Temperature-regulated nanoparticles could fight cancer

Scientists from the University of Surrey have developed self-regulating nanoparticles that get hot enough to kill cancer cells but leave healthy cells intact.

Cancer

Hyperthermic therapy uses heat to attack cancer, but is difficult to administer without damaging non-cancerous tissue. To target tumours in isolation, temperatures need to be controlled between 42°C and 45°C. The researchers, from Surrey’s Advanced Technology Institute, have created Zn-Co-Cr ferrite nanoparticles that are capable of reaching 45°C but then stop heating by themselves. The work appears in the journal Nanoscale.

“This could potentially be a game changer in the way we treat people who have cancer,” said Professor Ravi Silva, head of the Advanced Technology Institute at the University of Surrey.  “If we can keep cancer treatment sat at a temperature level high enough to kill the cancer, while low enough to stop harming healthy tissue, it will prevent some of the serious side effects of vital treatment.”
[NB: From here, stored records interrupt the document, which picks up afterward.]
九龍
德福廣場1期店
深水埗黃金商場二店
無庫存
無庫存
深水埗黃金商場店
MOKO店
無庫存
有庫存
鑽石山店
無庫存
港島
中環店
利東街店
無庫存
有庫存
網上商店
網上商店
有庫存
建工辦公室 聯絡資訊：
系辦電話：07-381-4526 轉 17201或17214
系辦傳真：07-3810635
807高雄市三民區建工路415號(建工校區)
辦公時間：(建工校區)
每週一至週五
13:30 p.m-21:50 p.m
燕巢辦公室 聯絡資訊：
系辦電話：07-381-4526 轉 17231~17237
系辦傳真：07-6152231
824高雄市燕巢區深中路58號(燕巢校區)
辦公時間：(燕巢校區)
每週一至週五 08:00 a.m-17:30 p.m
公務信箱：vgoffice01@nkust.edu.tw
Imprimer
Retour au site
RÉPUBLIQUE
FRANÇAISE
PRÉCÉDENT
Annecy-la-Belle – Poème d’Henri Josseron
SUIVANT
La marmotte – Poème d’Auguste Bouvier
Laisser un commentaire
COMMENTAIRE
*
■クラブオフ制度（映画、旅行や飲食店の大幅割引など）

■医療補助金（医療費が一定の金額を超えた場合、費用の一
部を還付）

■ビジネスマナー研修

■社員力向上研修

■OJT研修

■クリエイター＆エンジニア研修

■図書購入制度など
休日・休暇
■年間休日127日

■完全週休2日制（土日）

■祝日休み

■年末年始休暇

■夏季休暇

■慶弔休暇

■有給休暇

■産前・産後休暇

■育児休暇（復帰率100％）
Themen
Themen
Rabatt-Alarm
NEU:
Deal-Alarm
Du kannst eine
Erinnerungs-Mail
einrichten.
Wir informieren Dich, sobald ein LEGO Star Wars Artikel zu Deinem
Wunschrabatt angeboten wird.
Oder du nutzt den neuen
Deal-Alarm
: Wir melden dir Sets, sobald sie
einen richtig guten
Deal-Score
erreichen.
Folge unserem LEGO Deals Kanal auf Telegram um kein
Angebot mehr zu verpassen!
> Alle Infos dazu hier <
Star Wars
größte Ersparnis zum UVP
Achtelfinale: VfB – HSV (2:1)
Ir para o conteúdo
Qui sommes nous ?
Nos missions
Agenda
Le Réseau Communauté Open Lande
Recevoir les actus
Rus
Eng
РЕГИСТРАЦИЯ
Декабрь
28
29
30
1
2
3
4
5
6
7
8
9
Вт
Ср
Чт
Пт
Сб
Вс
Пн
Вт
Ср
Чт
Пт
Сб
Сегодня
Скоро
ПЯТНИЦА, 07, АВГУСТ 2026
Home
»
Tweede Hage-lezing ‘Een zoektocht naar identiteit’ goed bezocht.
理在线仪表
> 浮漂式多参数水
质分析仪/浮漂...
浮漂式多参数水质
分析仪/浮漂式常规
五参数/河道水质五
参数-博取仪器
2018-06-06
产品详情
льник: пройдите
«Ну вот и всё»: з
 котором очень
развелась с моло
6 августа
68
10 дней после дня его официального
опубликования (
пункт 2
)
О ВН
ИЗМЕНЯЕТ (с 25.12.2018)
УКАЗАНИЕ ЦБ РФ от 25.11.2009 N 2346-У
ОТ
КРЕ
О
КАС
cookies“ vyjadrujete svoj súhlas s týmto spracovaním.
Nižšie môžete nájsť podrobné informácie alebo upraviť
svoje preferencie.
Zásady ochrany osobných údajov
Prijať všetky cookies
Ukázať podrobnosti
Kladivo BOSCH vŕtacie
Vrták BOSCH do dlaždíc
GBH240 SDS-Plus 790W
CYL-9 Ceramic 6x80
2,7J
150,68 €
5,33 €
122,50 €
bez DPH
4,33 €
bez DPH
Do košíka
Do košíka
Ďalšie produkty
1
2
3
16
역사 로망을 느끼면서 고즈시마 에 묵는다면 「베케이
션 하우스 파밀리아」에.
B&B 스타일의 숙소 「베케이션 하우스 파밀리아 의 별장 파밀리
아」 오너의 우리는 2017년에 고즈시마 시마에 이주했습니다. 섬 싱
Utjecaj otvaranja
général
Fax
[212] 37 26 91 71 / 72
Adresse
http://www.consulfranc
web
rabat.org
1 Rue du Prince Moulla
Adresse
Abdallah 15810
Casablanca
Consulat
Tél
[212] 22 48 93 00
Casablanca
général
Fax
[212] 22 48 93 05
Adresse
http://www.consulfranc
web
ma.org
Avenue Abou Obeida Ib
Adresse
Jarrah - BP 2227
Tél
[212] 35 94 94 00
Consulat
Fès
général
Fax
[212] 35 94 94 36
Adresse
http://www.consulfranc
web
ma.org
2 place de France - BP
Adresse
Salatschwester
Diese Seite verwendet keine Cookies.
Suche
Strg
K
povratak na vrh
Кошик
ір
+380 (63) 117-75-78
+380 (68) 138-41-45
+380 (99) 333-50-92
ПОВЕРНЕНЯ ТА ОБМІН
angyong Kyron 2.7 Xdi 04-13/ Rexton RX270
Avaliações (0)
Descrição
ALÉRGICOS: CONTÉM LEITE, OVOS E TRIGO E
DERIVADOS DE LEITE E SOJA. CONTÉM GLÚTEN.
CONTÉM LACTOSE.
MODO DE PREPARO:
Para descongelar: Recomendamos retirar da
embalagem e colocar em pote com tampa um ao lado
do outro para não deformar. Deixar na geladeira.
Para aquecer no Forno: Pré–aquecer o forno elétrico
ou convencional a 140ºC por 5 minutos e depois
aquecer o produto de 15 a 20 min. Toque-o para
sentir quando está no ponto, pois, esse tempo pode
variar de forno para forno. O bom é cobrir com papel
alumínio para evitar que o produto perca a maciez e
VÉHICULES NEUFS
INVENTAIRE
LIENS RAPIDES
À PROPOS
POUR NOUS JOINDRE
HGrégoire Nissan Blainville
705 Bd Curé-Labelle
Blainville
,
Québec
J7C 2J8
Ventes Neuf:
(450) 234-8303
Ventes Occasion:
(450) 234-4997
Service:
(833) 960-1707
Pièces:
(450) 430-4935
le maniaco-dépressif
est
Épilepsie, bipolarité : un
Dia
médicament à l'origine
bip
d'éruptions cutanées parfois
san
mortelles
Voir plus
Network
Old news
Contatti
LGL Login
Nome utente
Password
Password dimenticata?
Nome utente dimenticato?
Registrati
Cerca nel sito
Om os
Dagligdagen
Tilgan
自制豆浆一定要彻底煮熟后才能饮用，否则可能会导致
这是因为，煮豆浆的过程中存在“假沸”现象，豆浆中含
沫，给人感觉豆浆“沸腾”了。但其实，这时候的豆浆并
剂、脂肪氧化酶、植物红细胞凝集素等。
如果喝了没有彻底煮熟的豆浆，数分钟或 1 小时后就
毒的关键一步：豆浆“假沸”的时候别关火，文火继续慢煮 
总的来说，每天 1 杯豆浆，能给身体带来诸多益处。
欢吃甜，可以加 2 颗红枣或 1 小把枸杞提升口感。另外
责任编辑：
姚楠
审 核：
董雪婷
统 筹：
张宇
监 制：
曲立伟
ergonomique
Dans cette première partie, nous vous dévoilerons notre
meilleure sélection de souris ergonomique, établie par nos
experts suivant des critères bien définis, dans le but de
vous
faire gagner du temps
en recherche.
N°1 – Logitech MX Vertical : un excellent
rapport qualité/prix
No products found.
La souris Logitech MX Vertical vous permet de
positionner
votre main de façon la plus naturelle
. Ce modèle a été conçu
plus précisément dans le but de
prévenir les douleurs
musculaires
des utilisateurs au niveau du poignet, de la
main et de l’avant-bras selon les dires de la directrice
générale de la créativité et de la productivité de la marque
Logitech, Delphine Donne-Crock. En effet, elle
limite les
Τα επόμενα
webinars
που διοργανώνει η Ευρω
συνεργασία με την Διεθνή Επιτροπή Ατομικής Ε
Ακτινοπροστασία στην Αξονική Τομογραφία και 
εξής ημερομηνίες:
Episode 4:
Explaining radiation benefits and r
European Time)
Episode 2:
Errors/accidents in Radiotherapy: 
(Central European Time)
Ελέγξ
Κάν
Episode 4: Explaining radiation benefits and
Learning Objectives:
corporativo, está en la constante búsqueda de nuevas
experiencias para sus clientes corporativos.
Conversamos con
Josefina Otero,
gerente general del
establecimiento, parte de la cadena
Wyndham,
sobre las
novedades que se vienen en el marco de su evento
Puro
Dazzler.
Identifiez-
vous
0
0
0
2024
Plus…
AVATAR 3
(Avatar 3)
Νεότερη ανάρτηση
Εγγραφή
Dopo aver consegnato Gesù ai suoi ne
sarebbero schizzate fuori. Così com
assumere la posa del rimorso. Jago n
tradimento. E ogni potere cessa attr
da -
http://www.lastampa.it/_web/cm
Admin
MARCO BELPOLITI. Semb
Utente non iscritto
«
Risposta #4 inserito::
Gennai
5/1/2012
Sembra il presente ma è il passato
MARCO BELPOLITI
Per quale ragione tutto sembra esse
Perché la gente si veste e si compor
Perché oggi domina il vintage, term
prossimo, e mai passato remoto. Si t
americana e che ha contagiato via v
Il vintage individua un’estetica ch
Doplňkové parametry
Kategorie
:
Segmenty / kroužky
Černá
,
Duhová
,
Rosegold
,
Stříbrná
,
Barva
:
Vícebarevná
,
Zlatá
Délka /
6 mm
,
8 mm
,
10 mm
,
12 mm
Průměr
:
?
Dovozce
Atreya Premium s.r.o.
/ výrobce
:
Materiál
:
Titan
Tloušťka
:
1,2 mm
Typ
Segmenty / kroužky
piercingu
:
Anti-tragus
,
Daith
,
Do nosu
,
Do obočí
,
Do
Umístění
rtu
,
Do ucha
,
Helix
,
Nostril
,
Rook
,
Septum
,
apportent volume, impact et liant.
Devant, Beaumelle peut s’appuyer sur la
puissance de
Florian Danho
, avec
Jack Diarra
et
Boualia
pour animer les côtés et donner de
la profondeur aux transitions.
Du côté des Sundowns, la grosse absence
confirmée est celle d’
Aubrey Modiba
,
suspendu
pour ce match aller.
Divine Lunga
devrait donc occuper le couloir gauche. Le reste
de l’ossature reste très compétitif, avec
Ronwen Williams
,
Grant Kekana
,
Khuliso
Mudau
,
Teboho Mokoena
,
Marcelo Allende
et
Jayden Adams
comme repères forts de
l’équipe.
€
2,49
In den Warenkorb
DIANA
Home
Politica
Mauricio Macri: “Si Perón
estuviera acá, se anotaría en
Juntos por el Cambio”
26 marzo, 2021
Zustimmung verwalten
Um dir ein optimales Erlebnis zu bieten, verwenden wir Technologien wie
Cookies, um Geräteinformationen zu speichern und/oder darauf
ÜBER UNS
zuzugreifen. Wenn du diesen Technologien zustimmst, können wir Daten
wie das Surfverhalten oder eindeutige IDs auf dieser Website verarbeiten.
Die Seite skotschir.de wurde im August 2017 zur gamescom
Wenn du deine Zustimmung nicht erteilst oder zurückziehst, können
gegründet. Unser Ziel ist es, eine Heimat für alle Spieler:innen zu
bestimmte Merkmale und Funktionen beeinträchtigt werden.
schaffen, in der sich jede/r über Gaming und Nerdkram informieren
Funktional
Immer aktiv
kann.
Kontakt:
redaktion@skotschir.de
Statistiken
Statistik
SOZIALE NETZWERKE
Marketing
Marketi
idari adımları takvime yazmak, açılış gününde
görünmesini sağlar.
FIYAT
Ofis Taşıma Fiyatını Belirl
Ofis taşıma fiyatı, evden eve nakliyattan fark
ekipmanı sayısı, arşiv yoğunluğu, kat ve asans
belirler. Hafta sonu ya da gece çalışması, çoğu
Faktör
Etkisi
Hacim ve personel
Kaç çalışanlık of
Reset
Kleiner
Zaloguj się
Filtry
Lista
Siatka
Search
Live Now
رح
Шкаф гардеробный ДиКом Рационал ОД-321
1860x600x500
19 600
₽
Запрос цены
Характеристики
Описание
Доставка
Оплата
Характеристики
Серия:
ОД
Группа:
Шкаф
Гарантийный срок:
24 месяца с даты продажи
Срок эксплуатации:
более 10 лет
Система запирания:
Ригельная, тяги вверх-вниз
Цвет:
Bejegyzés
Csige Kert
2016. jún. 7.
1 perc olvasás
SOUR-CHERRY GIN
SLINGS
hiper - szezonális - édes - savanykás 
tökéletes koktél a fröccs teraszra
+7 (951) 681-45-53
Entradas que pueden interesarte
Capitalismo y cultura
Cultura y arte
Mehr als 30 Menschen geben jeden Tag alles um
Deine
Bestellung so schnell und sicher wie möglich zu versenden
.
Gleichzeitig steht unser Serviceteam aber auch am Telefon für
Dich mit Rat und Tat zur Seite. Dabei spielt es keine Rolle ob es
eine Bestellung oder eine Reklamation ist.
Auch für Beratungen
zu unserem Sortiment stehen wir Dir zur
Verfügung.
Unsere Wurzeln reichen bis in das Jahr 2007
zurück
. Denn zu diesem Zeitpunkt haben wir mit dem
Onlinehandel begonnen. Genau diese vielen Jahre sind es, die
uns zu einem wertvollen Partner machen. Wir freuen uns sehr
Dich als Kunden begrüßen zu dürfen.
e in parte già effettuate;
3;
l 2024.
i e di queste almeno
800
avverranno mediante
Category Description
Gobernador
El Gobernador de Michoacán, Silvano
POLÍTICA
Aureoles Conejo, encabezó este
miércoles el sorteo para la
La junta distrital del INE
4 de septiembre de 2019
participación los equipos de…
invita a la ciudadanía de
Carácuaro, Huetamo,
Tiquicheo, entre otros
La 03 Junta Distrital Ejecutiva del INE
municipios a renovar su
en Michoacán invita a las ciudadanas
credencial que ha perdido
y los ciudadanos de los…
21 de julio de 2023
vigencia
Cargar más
The nanoparticles were developed in collaboration with the Dalian University of Technology in China. When injected into the body for hyperthermic therapy, they are heated using magnetism. By engineering the Curie temperature – the point at which the materials lose their permanent magnetic properties – the temperature of the treatment can be precisely controlled. Importantly, the nanoparticles are also low in toxicity and are unlikely to cause permanent damage to the body, according to the researchers.

“Magnetic induced hyperthermia is a traditional route of treating malignant tumours. However, the difficulties in temperature control has significantly restricted its usage,” said Dr Wei Zhang, Associate Professor at the Dalian University of Technology.

“By making magnetic materials with the Curie temperature falling in the range of hyperthermia temperatures, the self-regulation of therapeutics can be achieved. For the most magnetic materials, however, the Curie temperature is much higher than the human body can endure. By adjusting the components as we have, we have synthesised the nanoparticles with the Curie temperature as low as 34°C. This is a major nanomaterials breakthrough.”